For its Haciendas home, Praxis went further, adding a casita that can function as a work space, an office, a studio or bedrooms for two independent sets of visitors.

“Think adult children with developing families, but it could also function as an in-law suite or rental for increasing fixed incomes, or as a one-bedroom home for a live-in caretaker with a small family,” Browne said. “The main house is really only one bedroom, so this casita plays all of these ‘other’ roles in a way I think expands some of the concepts of aging in place.”

Of its Haciendas entry at 17 Via Harena in the Tessera community, builder Homewise describes a “single-level home.” That’s a key term for accessibility.

Homewise Executive Director Mike Loftin confirmed that avoiding steps is a priority in some of their homes.

“We are paying attention to that because we get folks that care about that,” he said.

“People are wanting different things now, and you pay attention to the design and accessibility stuff. The other thing we’re looking at is making it easier for people to have the guest house because they want their parents to move into the guest house or older people may want a caretaker to move in, so that’s another important aspect to aging in place.”

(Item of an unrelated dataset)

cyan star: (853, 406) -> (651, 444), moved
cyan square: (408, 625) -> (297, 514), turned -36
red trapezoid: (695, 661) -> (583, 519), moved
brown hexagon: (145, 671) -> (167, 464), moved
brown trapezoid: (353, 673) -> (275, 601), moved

The fourth Parade of Homes entry with an age-sympathetic phrase in the resource guide is Woods Design Builders. When you visit 1204 S. Summit Drive, it’s obvious the home has minimal interior steps.

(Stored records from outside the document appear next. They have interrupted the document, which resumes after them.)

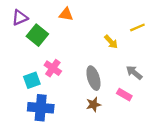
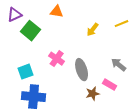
yellow arrow: (111, 42) -> (93, 30), moved, turned 80
pink cross: (53, 68) -> (57, 59), moved
brown star: (93, 104) -> (93, 94), moved

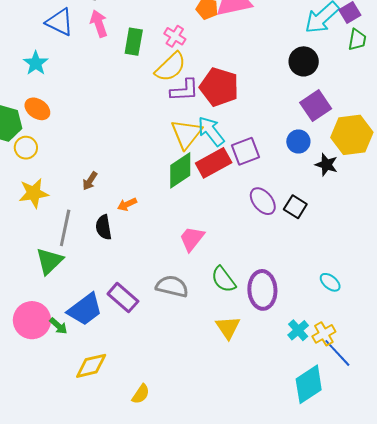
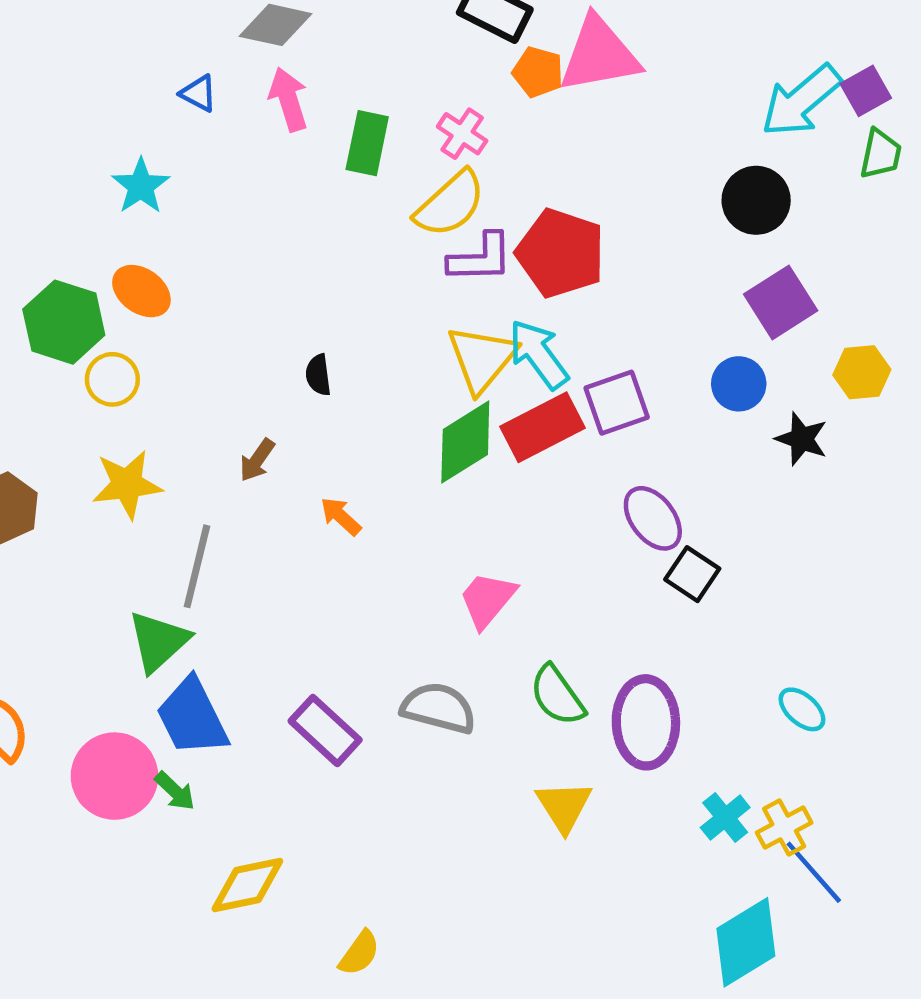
blue triangle: (60, 22) -> (199, 93), size x0.6
yellow hexagon: (352, 135) -> (862, 372), size x0.6
orange arrow: (127, 204) -> (341, 516), turned 66
black square: (295, 207) -> (692, 574), moved
black semicircle: (104, 227) -> (318, 375), moved, size x0.7
blue trapezoid: (85, 309) -> (192, 717), moved, turned 99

“I would say aging in place is a primary concern of our homeowners that we’re always trying to achieve,” said Rob Woods. “Zero interior steps is always the goal, but with the difficult lots and zoning requirements in Santa Fe, that can often be impossible.”

The only steps in the Woods house are the two steps from the garage into the house and steps going into the guest area.

The list of great universal-design attributes includes:

• Kitchen drawers instead of cabinets.

• Kitchen and bathroom counter heights customized to the user(s).

• No-step entries.

• One-story living.

• Wide doorways — at least 32 inches wide to accommodate wheelchairs.

• Extra floor space for people in wheelchairs to be able to turn.

The National Association of Home Builders says some universal-design features just make good sense. “Once you bring them into your home, you’ll wonder how you ever lived without them,” it says.

Examples are floors and bathtubs with nonslip surfaces, door thresholds that are flush with the floor, lever door handles, and good lighting.

While some important changes can be made to your home easily and cheaply, other aging-in-place remodeling may be very expensive or impossible. You might have to bite the bullet and admit that your future comfort requires buying a new house.

One way to get a head start on these issues is to consult a certified aging-in-place specialist. This is a designation developed by the homebuilders association, AARP and other organizations. Four individuals in Santa Fe are CAPS-certified: homebuilder Douglas Maahs; interior designer Lisa Samuel; Cydney Martin, the family and consumer sciences agent with the Santa Fe County Extension Service; and Wendy Vander Ham, project manager at homebuilder Jansen Associates.